> Dataset entries:
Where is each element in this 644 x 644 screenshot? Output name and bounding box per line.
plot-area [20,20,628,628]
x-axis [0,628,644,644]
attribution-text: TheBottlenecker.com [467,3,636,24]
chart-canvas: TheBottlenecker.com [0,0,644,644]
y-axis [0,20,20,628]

> EXERCISE AIM:
Restating the data word for word is the whole task.

> WORKED SOLUTION:
Where is each element in this 644 x 644 screenshot? Output name and bounding box per line.
plot-area [20,20,628,628]
x-axis [0,628,644,644]
attribution-text: TheBottlenecker.com [467,3,636,24]
chart-canvas: TheBottlenecker.com [0,0,644,644]
y-axis [0,20,20,628]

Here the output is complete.